EU antitrust chief stresses responsibility of regulators, courts and industry for FRAND

European Commission Vice President Joaquín Almunia, the EU commissioner in charge of competition policy and enforcement, delivered a speech today at the International Bar Association's antitrust conference in Madrid. The vice president's speech is entitled "Higher Duty for Competition Enforcers". The full text of the manuscript is available on the Commission's website. In the following I'll quote the passage on FRAND issues paragraph by paragraph and add my comments below each paragraph.

"As to the third principle [of the European Commission's guidelines on horizontal cooperation agreements], we need to clarify what are the implications of FRAND and how FRAND negotiations should be conducted. These questions are the core of a few cases we have opened recently involving companies such as Apple, Samsung, Motorola and Microsoft."

With the exception of a small number of German judges, courts and regulators in the industrialized world agree that the question of "how FRAND negotiations should be conducted" means that patent holders can't just make any demand they want and seek injunctive relief if blatantly unreasonable demands aren't met.
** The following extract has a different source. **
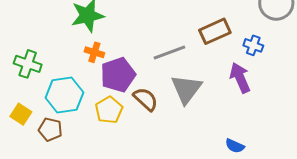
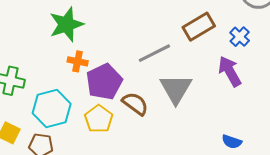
blue cross: (253, 45) -> (240, 37), turned 30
Under the German Orange-Book-Standard line, which some German courts apply to all FRAND defenses even though there was no FRAND pledge at issue in the Orange Book ruling by the German Federal Court of Justice, right holders can do anything as long as they don't refuse an offer at the outer limit of legality, in which case the only immediate consequence is that injunctive relief is denied. There are strong indications that the European Commission disagrees with the German courts and expects patent holders to honor their FRAND licensing commitments to a greater extent than the aforementioned German judges require.

At the end of the paragraph quoted above, four company names are mentioned. Two of those are complainants/witnesses (Apple and Microsoft), and the other two are companies whose conduct is being investigated (Motorola and Samsung).
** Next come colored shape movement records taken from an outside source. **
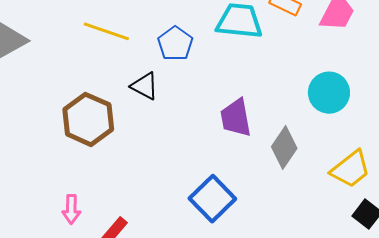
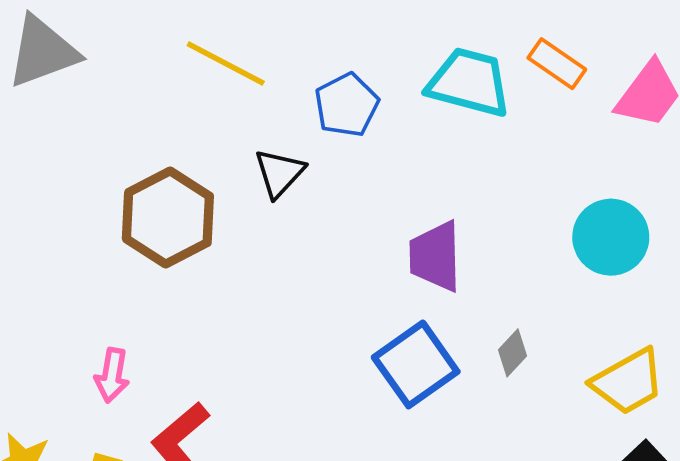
black triangle: (145, 86) -> (279, 173), turned 36
gray diamond: (284, 147) -> (513, 353), moved, size x0.6
blue square: (212, 199) -> (416, 364), moved

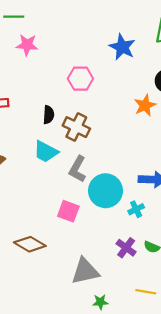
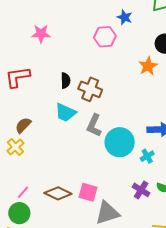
pink star: (27, 45) -> (41, 34), moved
blue star: (122, 47) -> (125, 17), size x0.7
pink hexagon: (80, 79) -> (105, 37), moved
pink square: (68, 211) -> (88, 192), moved

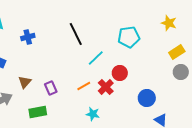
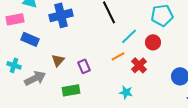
blue cross: (28, 37) -> (61, 15), size x1.6
red circle: (120, 73) -> (153, 42), moved
orange line: (84, 86) -> (118, 56), moved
"One issue in these cases is the use of court injunctions that can infringe the principle of effective access inherent to FRAND. We need to find good answers soon, because consumers cannot be held hostage to litigation. Both competition authorities and the courts should intervene to ensure that standard-essential patents are not used to block competition."

After a general reference to FRAND negotiations, this paragraph focuses on the pursuit of injunctive relief. The vice president is right that injunctions over standard-essential patents hold consumers hostage, and that both competition authorities and courts should not allow this to happen. However, at this stage the courts are part of the problem in only one EU member state: Germany. And even in Germany the number of courts that are responsible for this problem is very small. Obviously, it would have political implications if the vice president singled out a very few German courts in a public speech like this. Also, in many EU member states the approach of the courts toward FRAND standards has not been tested yet. There are some pretty positive examples in the Netherlands and, more recently, also in the UK, and indications in France and Italy, where Apple averted preliminary injunctions against the iPhone 4S primarily on the grounds of patent exhaustion but the courts also indicated a FRAND-friendly stance. But there's always a risk of other countries following the German lead, however misguided that one may be.
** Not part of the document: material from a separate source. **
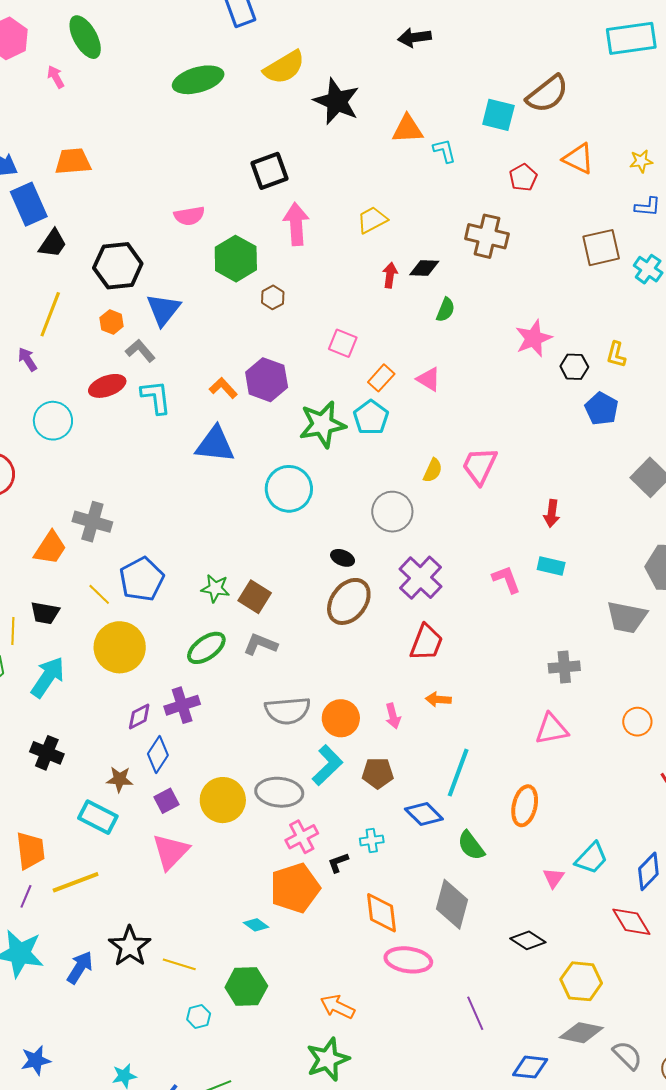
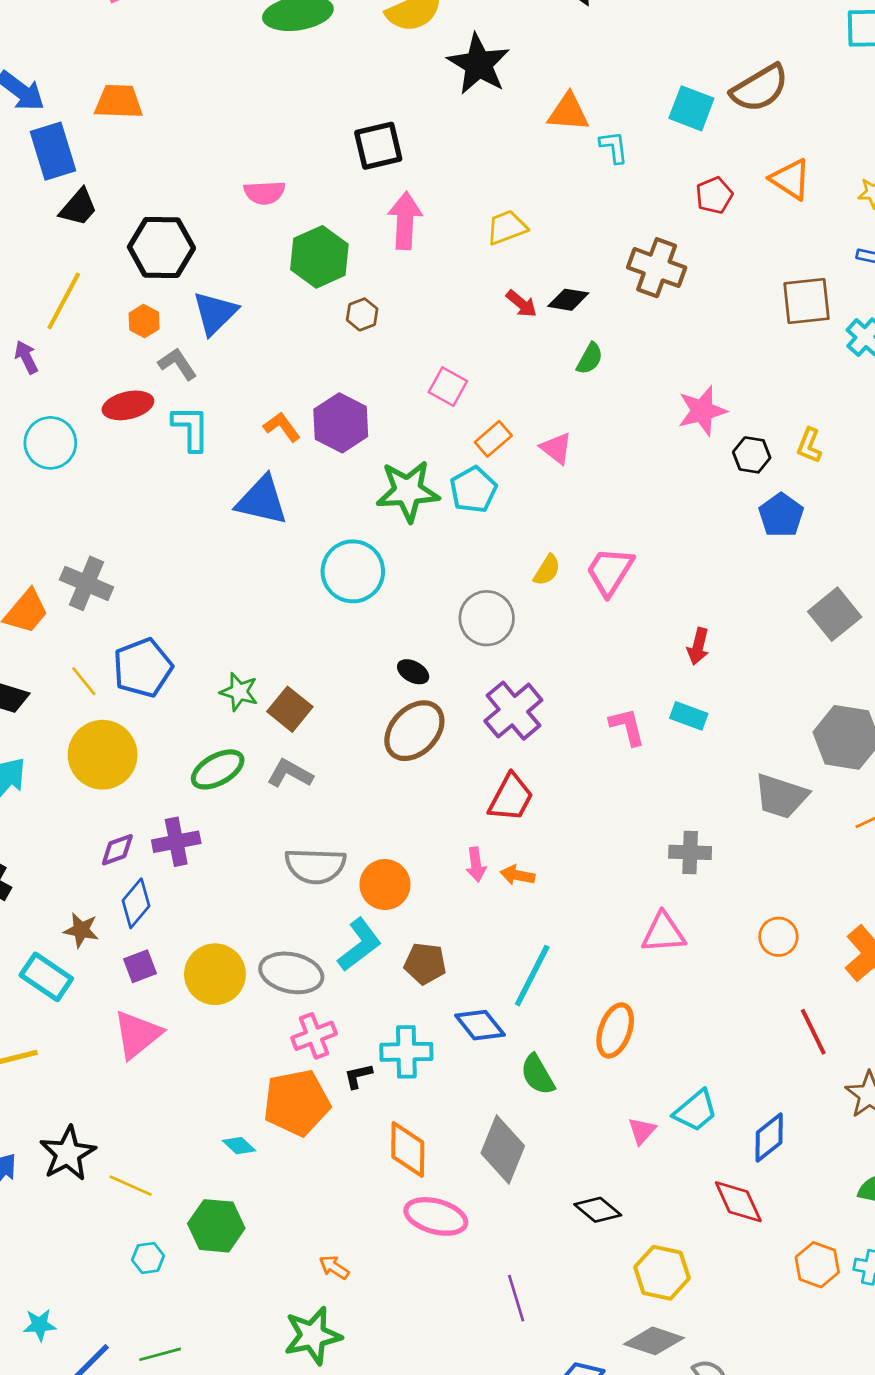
red arrow: (390, 275) -> (521, 304), turned 115
pink arrow: (393, 716) -> (476, 864), moved
cyan cross: (372, 840) -> (406, 1052), size x1.6
orange arrow: (337, 1007) -> (334, 1267), size x0.7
While I totally agree that the courts have an important role to play, I don't think certain German courts will change for the better until they have to. In the meantime, the Commission has considerable leverage over FRAND abusers, and if it provided clarification of EU competition law in this area (such as through decisions on particular cases), that could also have an effect on how the courts deal with FRAND.

"However, industry too has a role to play in guaranteeing the proper functioning of the standardisation system. I would therefore strongly encourage industry players to come together in the relevant standard-setting organisations and elaborate clear rules on the basis of these guiding principles to prevent the misuse of standard-essential patents."

I interpret this final part of the Commissioner's remarks on FRAND as political support for those who advocate stronger FRAND rules within ETSI, a particularly important standard-setting organization. Apple wrote a related letter to ETSI, which Cisco endorsed. I heard from different, independent sources that FRAND was a big issue at a recent ETSI conference, and the debate appears to be heavily politicized. The European Commission played some role in the creation of ETSI but it can't make decisions that only ETSI's members get to vote on.

ETSI is not the only SSO that matters in this context, but it's a particularly important one, and if ETSI fleshed out what FRAND is supposed to mean, it could set an example that other SSOs might follow.

It will obviously take time to improve the FRAND rules of major SSOs. And whenever that happens, its direct effect will be limited to standards that are defined under the new rules, though it's possible that new rules would also have some persuasive value in certain courts (not too likely in Germany, though).

New SSO rules would also have to be blessed by the European Commission -- not in a formal sense, but SSOs like ETSI would certainly want to ensure that their rules are considered compliant with EU competition law.

Vice President Almunia's speech today demonstrated once again that FRAND standards continue to be a top priority to him. He appears determined to deal with today's problems at the regulatory level; he calls on the courts to make their contribution, which is absolutely right even if it will fall on deaf ears in some places; and he wants industry players to improve the rules set by SSOs. That's a strategic plan.